● Description of the task
Lines outside the range are not wanted. Give again exactly the lines between the line holding "Tutaj wpisz szukaną" and the line holding "wyłącznie na poście w mediach", inclusive, from the listing below.

● Supplied material
+-------+

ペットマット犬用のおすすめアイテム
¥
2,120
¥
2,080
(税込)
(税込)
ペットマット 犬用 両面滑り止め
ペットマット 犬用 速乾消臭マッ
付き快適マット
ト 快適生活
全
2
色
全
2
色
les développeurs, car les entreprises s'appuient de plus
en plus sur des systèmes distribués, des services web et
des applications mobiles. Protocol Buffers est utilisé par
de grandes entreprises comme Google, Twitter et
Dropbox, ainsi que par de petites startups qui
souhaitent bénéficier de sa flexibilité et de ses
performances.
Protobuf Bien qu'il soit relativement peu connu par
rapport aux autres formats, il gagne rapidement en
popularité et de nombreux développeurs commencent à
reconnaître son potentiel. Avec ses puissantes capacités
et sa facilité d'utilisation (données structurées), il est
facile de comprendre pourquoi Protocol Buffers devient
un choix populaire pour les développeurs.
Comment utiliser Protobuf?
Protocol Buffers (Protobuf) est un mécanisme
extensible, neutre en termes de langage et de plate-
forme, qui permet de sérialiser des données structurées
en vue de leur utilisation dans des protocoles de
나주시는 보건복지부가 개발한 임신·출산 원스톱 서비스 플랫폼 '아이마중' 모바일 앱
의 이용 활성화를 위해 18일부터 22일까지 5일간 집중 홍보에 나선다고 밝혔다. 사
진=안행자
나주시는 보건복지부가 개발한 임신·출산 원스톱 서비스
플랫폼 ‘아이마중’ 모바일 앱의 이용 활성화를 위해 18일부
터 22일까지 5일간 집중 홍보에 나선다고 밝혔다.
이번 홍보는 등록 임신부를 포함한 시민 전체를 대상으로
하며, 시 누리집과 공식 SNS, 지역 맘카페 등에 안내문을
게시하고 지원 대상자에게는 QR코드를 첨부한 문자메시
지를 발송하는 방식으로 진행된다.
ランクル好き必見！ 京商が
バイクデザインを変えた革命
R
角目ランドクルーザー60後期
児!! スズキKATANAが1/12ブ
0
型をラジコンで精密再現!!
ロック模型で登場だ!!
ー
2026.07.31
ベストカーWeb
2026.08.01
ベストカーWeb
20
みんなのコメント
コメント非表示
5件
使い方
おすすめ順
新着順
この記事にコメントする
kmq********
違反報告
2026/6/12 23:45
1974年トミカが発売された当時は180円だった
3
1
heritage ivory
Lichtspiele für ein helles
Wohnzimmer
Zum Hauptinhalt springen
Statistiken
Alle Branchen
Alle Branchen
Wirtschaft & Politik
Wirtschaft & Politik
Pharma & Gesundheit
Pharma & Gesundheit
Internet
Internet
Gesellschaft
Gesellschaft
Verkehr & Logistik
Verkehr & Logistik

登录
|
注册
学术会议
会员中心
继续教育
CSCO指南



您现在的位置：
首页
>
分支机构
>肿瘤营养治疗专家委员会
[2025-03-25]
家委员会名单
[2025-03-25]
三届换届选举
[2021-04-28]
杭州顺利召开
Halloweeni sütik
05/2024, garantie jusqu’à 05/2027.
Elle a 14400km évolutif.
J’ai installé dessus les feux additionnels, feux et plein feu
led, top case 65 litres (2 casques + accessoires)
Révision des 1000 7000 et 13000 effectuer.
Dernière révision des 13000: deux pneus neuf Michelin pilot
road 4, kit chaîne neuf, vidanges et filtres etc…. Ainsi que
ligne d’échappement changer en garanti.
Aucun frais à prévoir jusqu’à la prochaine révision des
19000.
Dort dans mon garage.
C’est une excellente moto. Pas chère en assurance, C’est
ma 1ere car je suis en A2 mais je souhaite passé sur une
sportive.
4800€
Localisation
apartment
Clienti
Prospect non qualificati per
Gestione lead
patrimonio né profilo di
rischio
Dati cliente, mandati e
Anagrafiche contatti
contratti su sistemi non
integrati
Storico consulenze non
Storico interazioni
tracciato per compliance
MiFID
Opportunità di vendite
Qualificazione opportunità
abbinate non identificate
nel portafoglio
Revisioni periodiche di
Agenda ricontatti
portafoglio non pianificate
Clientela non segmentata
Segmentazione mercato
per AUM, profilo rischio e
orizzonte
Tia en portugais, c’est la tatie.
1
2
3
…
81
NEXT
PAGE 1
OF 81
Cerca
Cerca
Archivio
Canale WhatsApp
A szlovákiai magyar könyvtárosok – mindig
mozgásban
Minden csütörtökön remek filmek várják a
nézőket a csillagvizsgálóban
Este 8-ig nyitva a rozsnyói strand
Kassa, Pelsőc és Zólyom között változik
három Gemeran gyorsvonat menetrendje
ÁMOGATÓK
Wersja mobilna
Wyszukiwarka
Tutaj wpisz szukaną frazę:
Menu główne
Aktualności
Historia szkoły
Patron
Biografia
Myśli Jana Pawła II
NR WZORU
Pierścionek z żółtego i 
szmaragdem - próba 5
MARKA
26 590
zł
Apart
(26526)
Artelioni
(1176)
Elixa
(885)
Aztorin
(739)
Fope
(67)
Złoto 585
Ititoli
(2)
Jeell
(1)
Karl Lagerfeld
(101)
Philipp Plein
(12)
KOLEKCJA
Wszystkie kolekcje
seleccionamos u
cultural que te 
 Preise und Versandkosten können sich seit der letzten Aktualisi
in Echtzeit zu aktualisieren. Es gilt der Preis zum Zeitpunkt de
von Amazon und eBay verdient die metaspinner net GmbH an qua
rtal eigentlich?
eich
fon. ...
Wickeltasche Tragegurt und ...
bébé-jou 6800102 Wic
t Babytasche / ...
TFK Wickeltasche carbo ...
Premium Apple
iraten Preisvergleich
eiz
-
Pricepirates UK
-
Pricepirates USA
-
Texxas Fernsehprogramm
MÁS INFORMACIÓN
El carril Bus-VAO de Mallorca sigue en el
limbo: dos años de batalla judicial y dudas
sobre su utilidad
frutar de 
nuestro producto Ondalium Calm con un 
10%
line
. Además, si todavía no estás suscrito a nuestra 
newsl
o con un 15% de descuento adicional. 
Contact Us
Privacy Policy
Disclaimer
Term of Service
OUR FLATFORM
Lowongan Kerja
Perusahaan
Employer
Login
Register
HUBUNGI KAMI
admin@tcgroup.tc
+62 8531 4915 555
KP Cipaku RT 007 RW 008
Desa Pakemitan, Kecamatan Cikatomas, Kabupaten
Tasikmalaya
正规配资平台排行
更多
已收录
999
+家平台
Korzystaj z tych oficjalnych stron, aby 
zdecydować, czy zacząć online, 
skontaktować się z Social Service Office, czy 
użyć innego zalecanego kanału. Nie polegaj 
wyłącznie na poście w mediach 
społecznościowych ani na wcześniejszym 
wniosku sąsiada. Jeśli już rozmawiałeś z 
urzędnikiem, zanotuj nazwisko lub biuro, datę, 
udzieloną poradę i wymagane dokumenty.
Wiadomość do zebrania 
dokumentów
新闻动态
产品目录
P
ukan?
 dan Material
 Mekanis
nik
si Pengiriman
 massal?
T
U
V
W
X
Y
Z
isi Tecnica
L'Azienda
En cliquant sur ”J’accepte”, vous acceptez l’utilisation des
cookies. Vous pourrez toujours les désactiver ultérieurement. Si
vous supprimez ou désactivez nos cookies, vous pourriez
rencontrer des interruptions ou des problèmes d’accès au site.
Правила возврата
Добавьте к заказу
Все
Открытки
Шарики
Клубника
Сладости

+-------+

● Result of the exercise
Tutaj wpisz szukaną frazę:
Menu główne
Aktualności
Historia szkoły
Patron
Biografia
Myśli Jana Pawła II
NR WZORU
Pierścionek z żółtego i 
szmaragdem - próba 5
MARKA
26 590
zł
Apart
(26526)
Artelioni
(1176)
Elixa
(885)
Aztorin
(739)
Fope
(67)
Złoto 585
Ititoli
(2)
Jeell
(1)
Karl Lagerfeld
(101)
Philipp Plein
(12)
KOLEKCJA
Wszystkie kolekcje
seleccionamos u
cultural que te 
 Preise und Versandkosten können sich seit der letzten Aktualisi
in Echtzeit zu aktualisieren. Es gilt der Preis zum Zeitpunkt de
von Amazon und eBay verdient die metaspinner net GmbH an qua
rtal eigentlich?
eich
fon. ...
Wickeltasche Tragegurt und ...
bébé-jou 6800102 Wic
t Babytasche / ...
TFK Wickeltasche carbo ...
Premium Apple
iraten Preisvergleich
eiz
-
Pricepirates UK
-
Pricepirates USA
-
Texxas Fernsehprogramm
MÁS INFORMACIÓN
El carril Bus-VAO de Mallorca sigue en el
limbo: dos años de batalla judicial y dudas
sobre su utilidad
frutar de 
nuestro producto Ondalium Calm con un 
10%
line
. Además, si todavía no estás suscrito a nuestra 
newsl
o con un 15% de descuento adicional. 
Contact Us
Privacy Policy
Disclaimer
Term of Service
OUR FLATFORM
Lowongan Kerja
Perusahaan
Employer
Login
Register
HUBUNGI KAMI
admin@tcgroup.tc
+62 8531 4915 555
KP Cipaku RT 007 RW 008
Desa Pakemitan, Kecamatan Cikatomas, Kabupaten
Tasikmalaya
正规配资平台排行
更多
已收录
999
+家平台
Korzystaj z tych oficjalnych stron, aby 
zdecydować, czy zacząć online, 
skontaktować się z Social Service Office, czy 
użyć innego zalecanego kanału. Nie polegaj 
wyłącznie na poście w mediach 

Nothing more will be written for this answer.